The bottleneck isn’t ambition, it’s the forecast
When leaders talk about faster decisions, the conversation often drifts towards technology first. At the briefing, the most persistent blocker was more basic: forecasting and budgeting cycles that are too slow and too rigid for today’s volatility.
If your forecast takes weeks to refresh, it becomes a historical artefact the moment it lands. And when the budgeting process is built around fixed assumptions, the business starts working around finance rather than with it. The result is predictable: leaders either delay decisions while they wait for a number they trust, or they move ahead without finance and deal with the consequences later.
Speed, in other words, is not just a performance improvement. It is a governance issue.
Single source of truth
The second friction point was fragmentation: systems that do not speak to each other, creating silos, reconciliations and manual workarounds. Finance then spends its time stitching reality together, instead of interrogating it.
The phrase “single source of truth” gets used casually in boardrooms, but finance leaders know it is hard for a reason. It requires decisions about ownership, permissions, where data lives and how integrations scale as needs evolve. It also forces uncomfortable trade-offs: do you build a unified view by standardising processes, or do you accommodate complexity and accept slower closes?

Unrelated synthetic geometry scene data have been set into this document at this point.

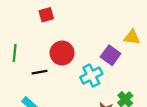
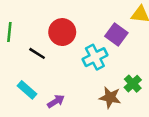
black line: (39, 72) -> (37, 53), turned 42

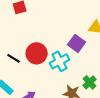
red circle: (62, 32) -> (37, 53), moved

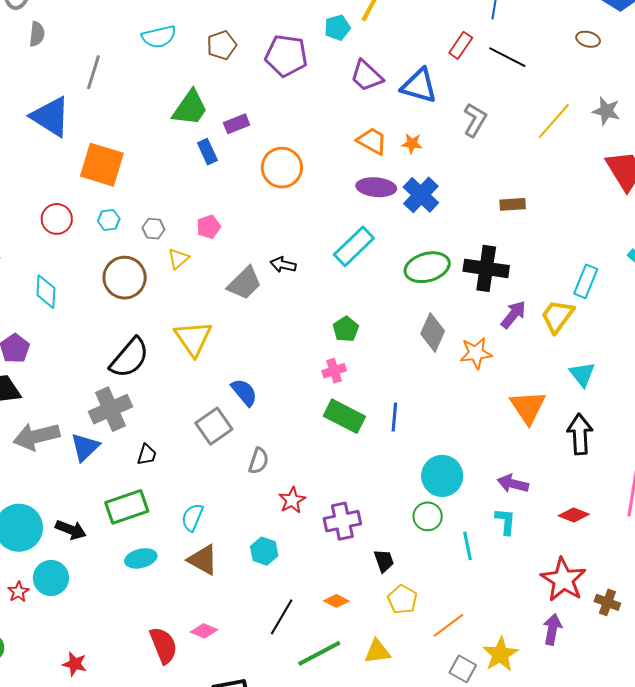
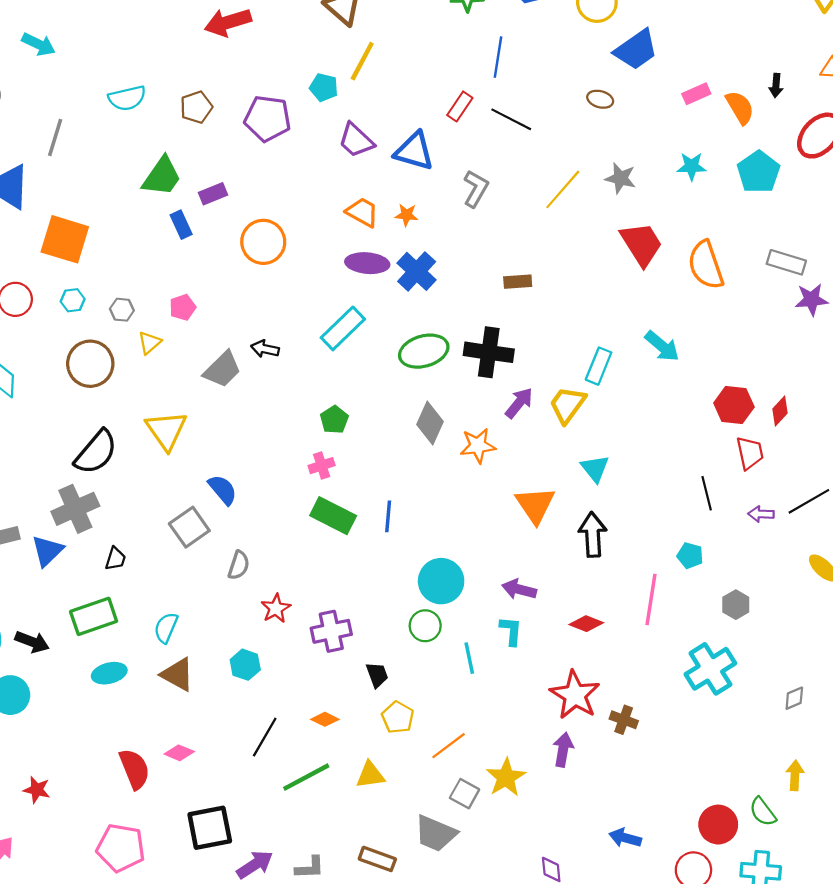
cyan pentagon: (337, 28) -> (324, 87), turned 30

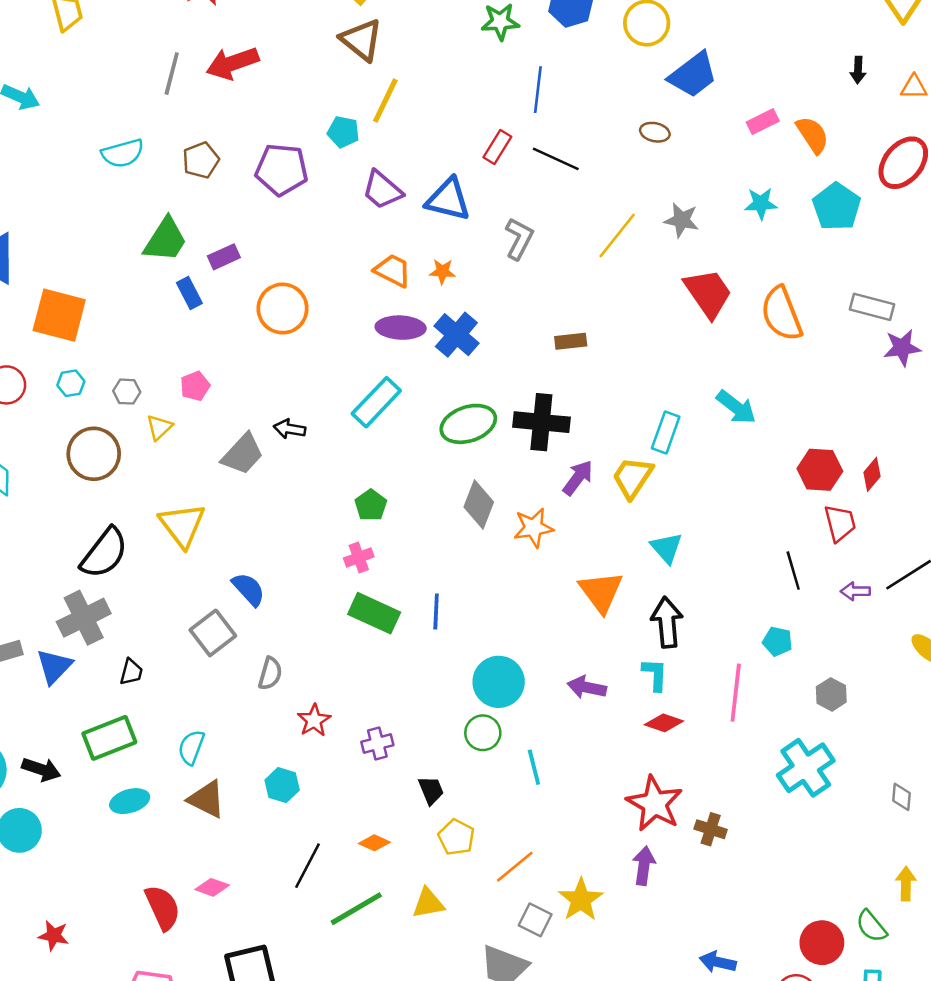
black arrow: (776, 86) -> (858, 70), moved
gray line: (55, 138) -> (172, 74), moved
purple cross: (331, 631) -> (377, 743), size x0.7
cyan L-shape: (511, 631) -> (655, 675), moved
gray diamond: (794, 698) -> (902, 797), turned -60

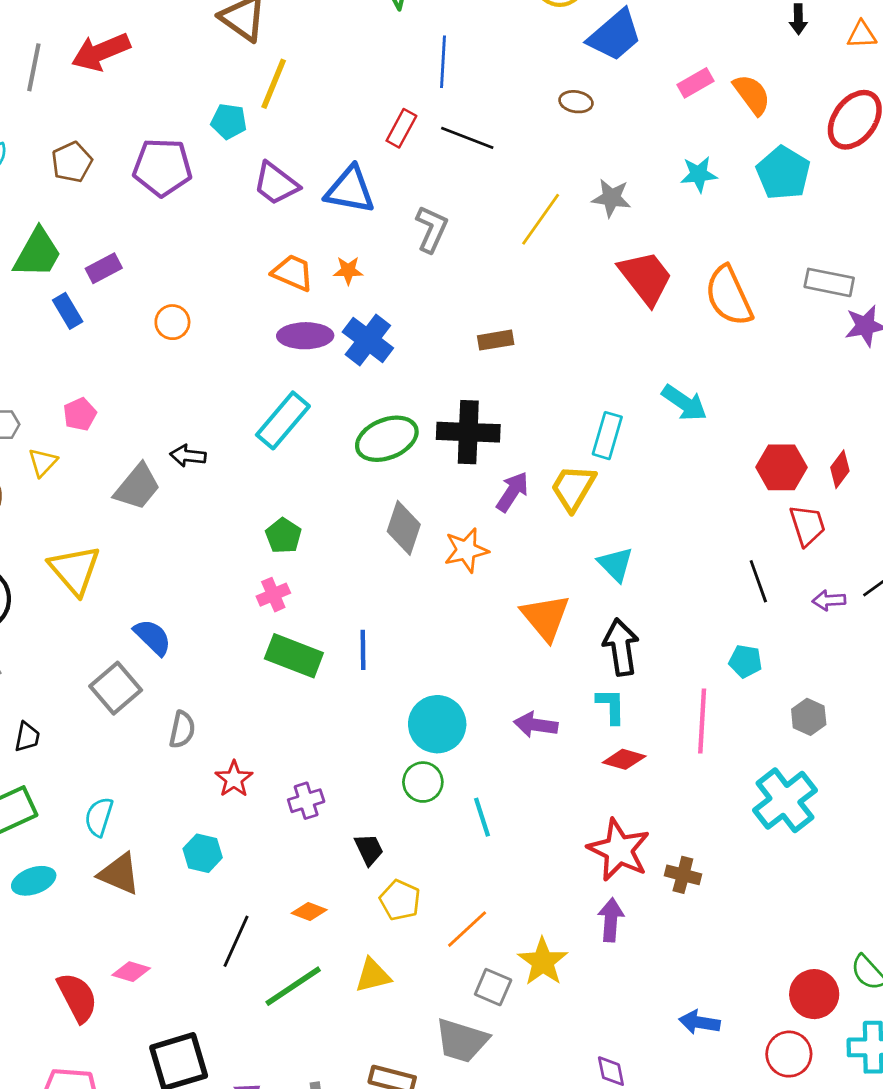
orange circle: (283, 309) -> (172, 322), size x0.6

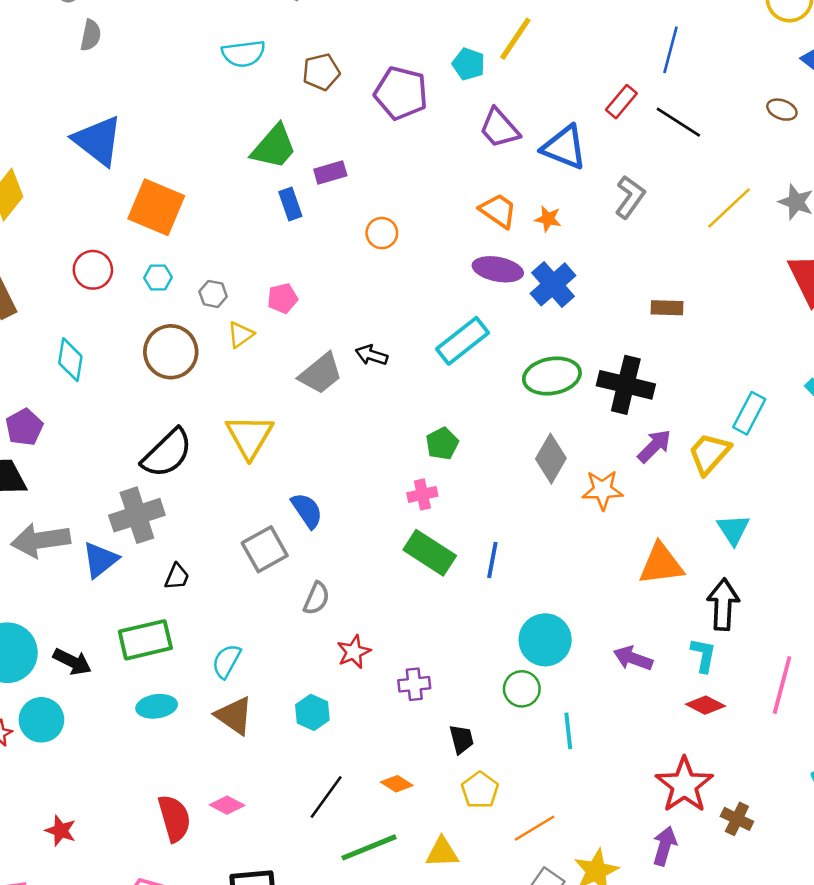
orange triangle: (545, 617) -> (661, 564), turned 51

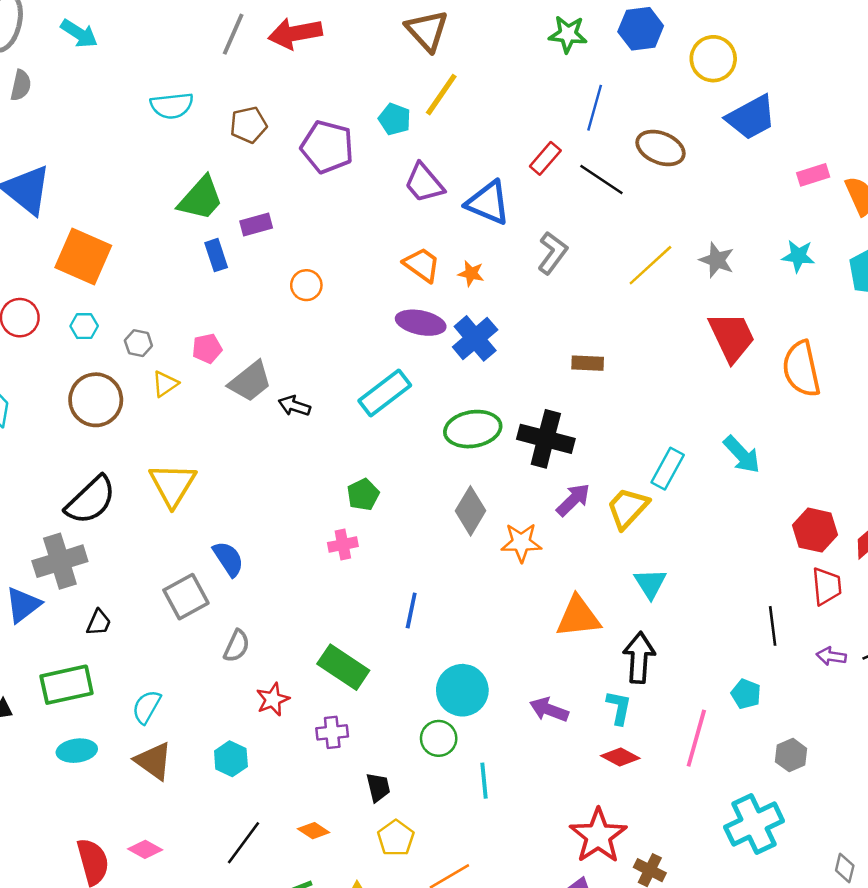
brown ellipse: (782, 110) -> (661, 148), moved, size x1.6
gray trapezoid: (321, 374) -> (250, 381), moved
green rectangle: (430, 553) -> (343, 667), moved

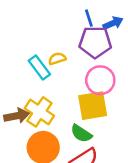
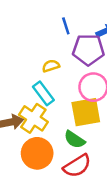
blue line: (89, 18) -> (66, 26), moved
cyan rectangle: (39, 68) -> (43, 93), moved

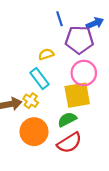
yellow cross: (33, 118) -> (31, 101), size x0.6
green semicircle: (75, 140) -> (67, 119), turned 120

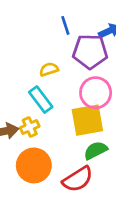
yellow cross: (31, 101) -> (30, 127), turned 32
green semicircle: (67, 119) -> (96, 150), moved

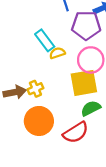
yellow semicircle: (49, 69) -> (57, 53), moved
cyan rectangle: (41, 100) -> (45, 40), moved

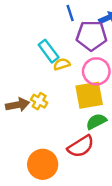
yellow cross: (35, 89) -> (39, 101), turned -35
orange circle: (39, 121) -> (43, 164), moved

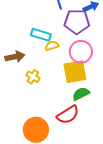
cyan rectangle: (49, 51) -> (41, 35), turned -36
brown arrow: (18, 105) -> (15, 57), moved

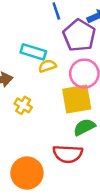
purple pentagon: (77, 22) -> (79, 35), turned 30
red semicircle: (68, 115) -> (68, 154), turned 35

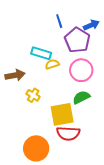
yellow square: (77, 99) -> (62, 114), moved
green semicircle: (84, 127) -> (81, 97), moved

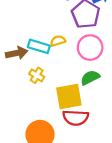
cyan rectangle: (41, 53) -> (39, 46), moved

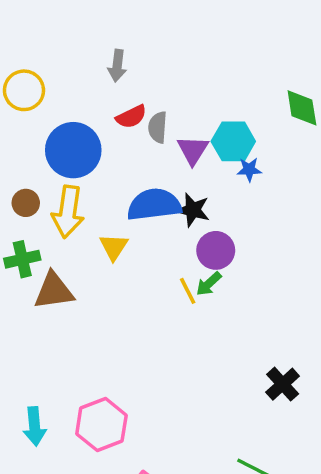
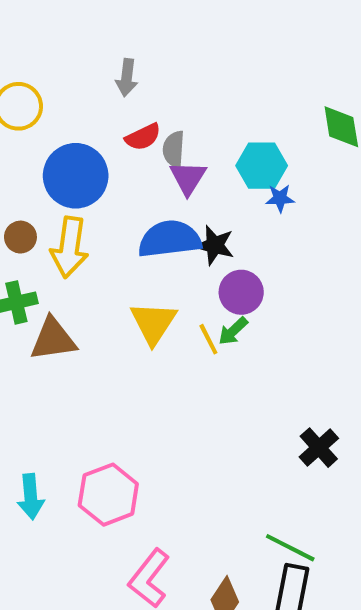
purple triangle: (193, 150) -> (188, 178), moved
yellow triangle: (114, 247) -> (153, 323), moved, size x1.4

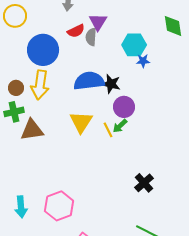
purple triangle: (188, 178) -> (98, 22), moved
brown circle: (20, 237) -> (16, 88), moved
black cross: (319, 448) -> (144, 183), moved

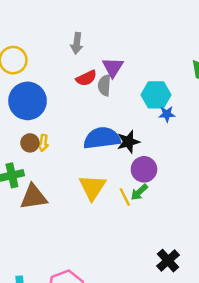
blue circle: (43, 50) -> (28, 101), moved
black star: (111, 84) -> (128, 142), turned -30
yellow arrow: (40, 85) -> (43, 143), size x0.5
brown circle: (16, 88) -> (30, 143), moved

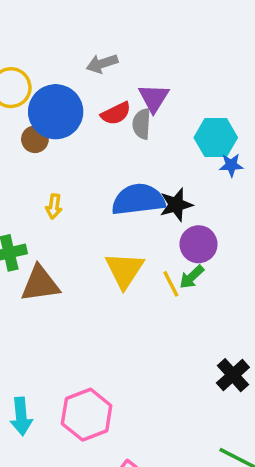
gray arrow: (77, 43) -> (102, 64), turned 65
blue circle: (28, 101) -> (56, 112), moved
brown circle: (30, 143) -> (35, 139), moved

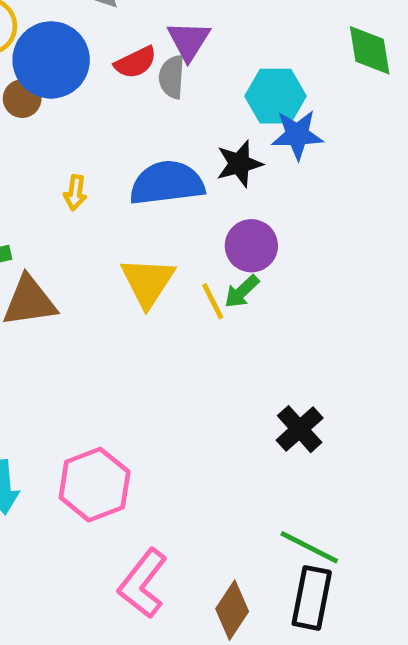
blue star: (231, 165) -> (297, 135), size x1.5
black star: (176, 205) -> (239, 164), moved
yellow arrow: (54, 206) -> (75, 193), moved

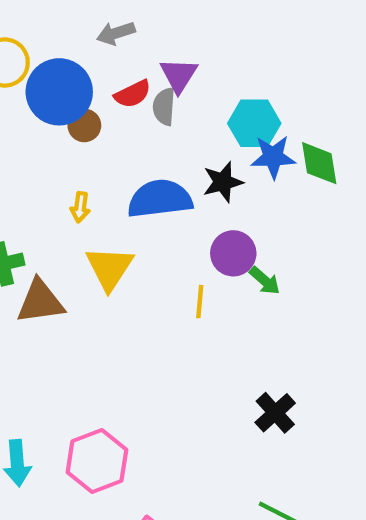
green diamond: (370, 50) -> (319, 163), moved
brown circle: (22, 99) -> (84, 125), moved
yellow triangle: (148, 282) -> (110, 268), moved
green arrow: (242, 292) -> (265, 281), moved, turned -96
yellow line: (213, 301) -> (200, 302), turned 32

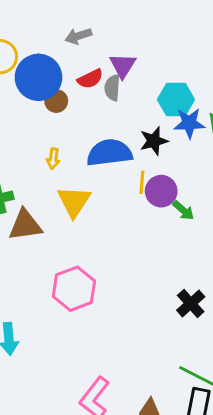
yellow line: (200, 302) -> (142, 182), moved
pink hexagon: (97, 461) -> (74, 289), moved

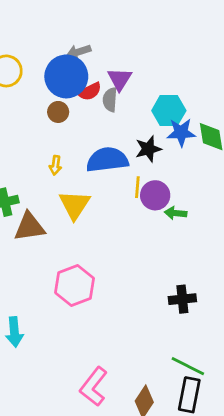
blue circle: (38, 77) -> (66, 76), moved
green arrow: (183, 210) -> (176, 213), turned 145
black cross: (191, 303) -> (182, 299), turned 36

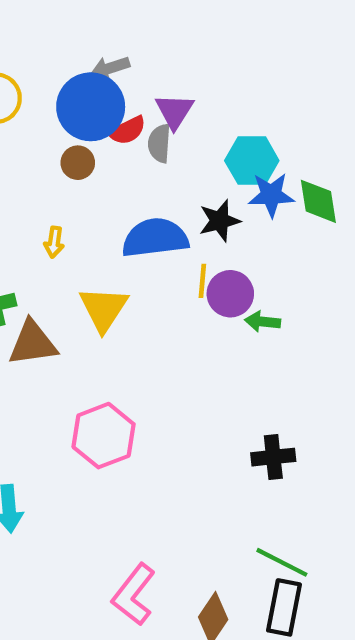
yellow arrow: (55, 165) -> (54, 242), moved

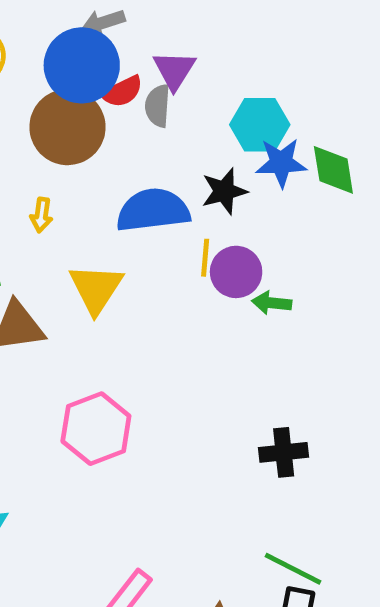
brown circle: (78, 163) -> (67, 127), size x2.0

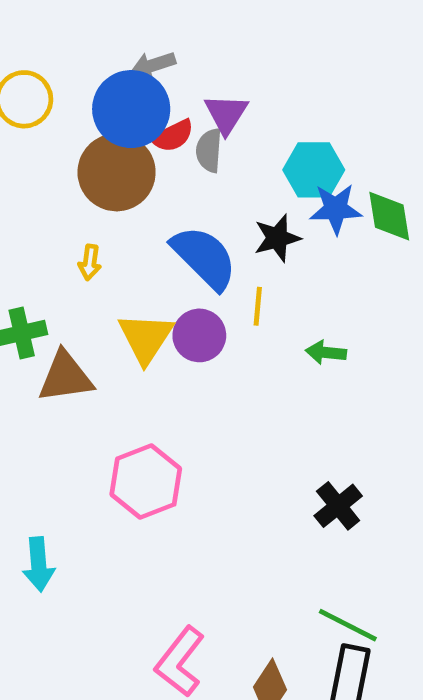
blue semicircle: (153, 210) -> (204, 258), turned 52
purple circle: (236, 272) -> (199, 335), moved
black cross: (284, 452) -> (338, 506), turned -33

One useful reminder from the briefing was that scale is relative. South African organisations range from a handful of finance users on a platform to hundreds. The point is not whether a tool is labelled “SME” or “enterprise”, but whether it can be scoped, governed and extended without collapsing into spreadsheet glue.
AI is only as smart as your messy middle
No modern finance discussion escapes AI. But the tone here was refreshingly pragmatic: the world may be crazy about AI, yet the real question is how it makes finance better on a Tuesday morning.
AI becomes valuable when it shortens cycles, improves forecast quality, spots exceptions earlier or reduces risk in routine decisions. What it cannot do is compensate for poor data quality, weak controls or a process landscape that no one fully understands. If your team cannot agree on which numbers are correct, automating the disagreement just produces faster confusion.
The unglamorous work still wins: clean data, defined processes, clear accountability and a cadence for reviewing performance.
The talent shift: from transaction work to judgment
The capabilities finance leaders are building now centre on upskilling and reskilling. The goal is straightforward: move teams away from transactional work and towards analysis, judgment and strategic support.
That demands learning agility, not only training. It also demands a realistic plan for adoption, especially in organisations where legacy habits, and sometimes legacy systems, are deeply embedded. Finance can design the perfect process and still fail if the business does not use it.

5 practical moves to speed up decisions without losing control
- Measure where decisions wait for data and put a cost on the delay.
- Define what “truth” means in your organisation: ownership, access, audit trail and accountability.
- Pick one manual, high-effort process and automate it end-to-end, then redeploy the time saved into analysis.
- Pilot AI against a specific outcome and track whether it improves speed, accuracy or risk.
- Treat adoption as part of the deliverable: training, incentives and leadership attention, not a footnote.